**WHAT IS EXPECTED:** Everything from the line containing "পরিবেশ দূষণের অভিযোগের" through the last line of the material must be restated word for word, and only that.

:::::

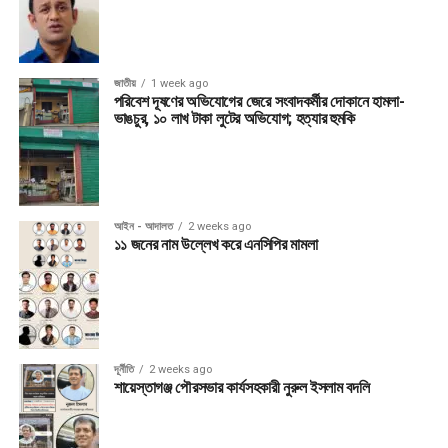
জাতীয়
1 week ago
পরিবেশ দূষণের অভিযোগের জেরে সংবাদকর্মীর দোকানে হামলা-
ভাঙচুর, ১০ লাখ টাকা লুটের অভিযোগ; হত্যার হুমকি
আইন - আদালত
2 weeks ago
১১ জনের নাম উল্লেখ করে এনসিপির মামলা
দূর্নীতি
2 weeks ago
শায়েস্তাগঞ্জ পৌরসভার কার্যসহকারী নুরুল ইসলাম বদলি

:::::

**WRITTEN ANSWER:**
পরিবেশ দূষণের অভিযোগের জেরে সংবাদকর্মীর দোকানে হামলা-
ভাঙচুর, ১০ লাখ টাকা লুটের অভিযোগ; হত্যার হুমকি
আইন - আদালত
2 weeks ago
১১ জনের নাম উল্লেখ করে এনসিপির মামলা
দূর্নীতি
2 weeks ago
শায়েস্তাগঞ্জ পৌরসভার কার্যসহকারী নুরুল ইসলাম বদলি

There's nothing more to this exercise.